そのため、『おらが群馬でおもてなし英語』では、群馬県の各観光地それぞれが背景にもつ歴史的変遷、文化的変容に関しても日本語と英語の両方で書かれたエッセイを掲載。
例えば、群馬県の特産でもある養蚕文化を始め、富岡製糸場やそこで働く工女が群馬県の発展、日本の近代化を支えたことを英語で示したり、全国的にも有名な伊香保温泉では、1576年に真田昌幸によってつくられた本線石管を使って今なお源泉が各旅館に運ばれているといった歴史あるエピソードを紹介するなど、群馬県に住まう人自身がその地の歴史や文化の価値に気づく仕掛けも施されている。
群馬県には自然や温泉などの観光資源が多くあり、従来から外国人観光客が頻繁に訪れる観光地だ。加えて、平成26年の富岡製糸場と絹産業遺産群の世界遺産登録を機にこれまでにないインバウンド観光の盛り上がりを見せている。
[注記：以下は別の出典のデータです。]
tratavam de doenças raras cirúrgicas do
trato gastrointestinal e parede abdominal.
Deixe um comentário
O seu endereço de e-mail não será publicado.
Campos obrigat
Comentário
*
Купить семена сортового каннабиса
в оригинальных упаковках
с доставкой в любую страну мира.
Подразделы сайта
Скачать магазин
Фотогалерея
この観光需要の高まりにあわせ、飲食・宿泊業従事者や観光ガイドなど地域社会で観光を担う人々の間では英語による接客・接遇に対応できるインバウンド人材の育成が課題となっていた。
『おらが群馬でおもてなし英語』を開発した高崎商科大学は、平成25年に文部科学省の補助事業である「地(知)の拠点整備事業」に採択されて以来、若者人口の減少や高齢化による中心市街地の衰退など、沿線の抱える課題に対して、「観光まちづくり」とそれを担う「人材づくり」という視点から、高崎市や富岡市などの自治体と連携し全学的に地域を志向した教育・研究・地域貢献を推進してきた。
今回、渡邉教授が開発した教材『おらが群馬でおもてなし英語』は、大学の語学教員が地域課題の解決に語学という面からアプローチした成果という性格を持っている。
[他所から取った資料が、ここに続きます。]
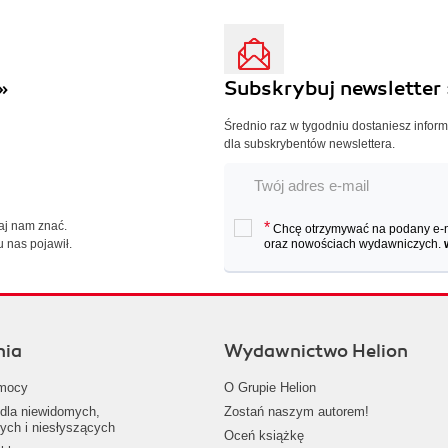
»
Subskrybuj newsletter 
Średnio raz w tygodniu dostaniesz infor
dla subskrybentów newslettera.
Daj nam znać.
*
Chcę otrzymywać na podany e-ma
u nas pojawił.
oraz nowościach wydawniczych.
nia
Wydawnictwo Helion
mocy
O Grupie Helion
dla niewidomych,
Zostań naszym autorem!
ych i niesłyszących
Oceń książkę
群馬県では、富岡市内観光事業者を対象とし、『おらが群馬でおもてなし英語』を用いた英語講座も実施。
今後は、群馬県全体でインバウンド観光に対応できる人材を育成するための教材として、また観光業界を目指す高校生・大学生向けの教材としての活用を視野に入れ、利用者の意見を取り込みながら継続的に改良を行っていくという。
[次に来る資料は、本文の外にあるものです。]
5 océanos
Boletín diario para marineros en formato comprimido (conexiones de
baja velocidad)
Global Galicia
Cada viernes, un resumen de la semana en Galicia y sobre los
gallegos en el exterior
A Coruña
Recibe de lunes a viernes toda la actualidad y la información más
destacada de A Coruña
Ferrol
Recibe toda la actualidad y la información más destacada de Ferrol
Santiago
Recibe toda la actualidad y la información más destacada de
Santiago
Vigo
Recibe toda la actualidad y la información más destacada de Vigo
『おらが群馬でおもてなし英語』は、基本的に群馬県内でしか活用できないうえに、土地の人間にしか価値がない英語教材という点で、非常にマニアックでユニークだ。
しかしインバウンド観光に向けた英語習得の目的を、接客ではなく、土地ごとの具体的な特色を伝えることに置いた英語教材というアイディアは、ほかの地域でも充分に活用可能だろう。
訪日外国人も日本に来るのが2度目以降となるリピート層が増え、よりディープな「その土地ならでは」の体験を求めている。県なら47、もっと細かく分ければ数百数千。土地ごとの魅力を英語を通じて掘り起こし、体験してもらうことで、地域は世界にファンをつくることができるはずだ。
(文:齋藤玲乃)
参照:インバウンド観光に対応できる地域グローバル人材の育成 接客コミュニケーションから歴史・文化解説まで対応した語学教材 高崎商科大学 渡邉美代子教授『おらが群馬でおもてなし英語』発行(プレスリリース)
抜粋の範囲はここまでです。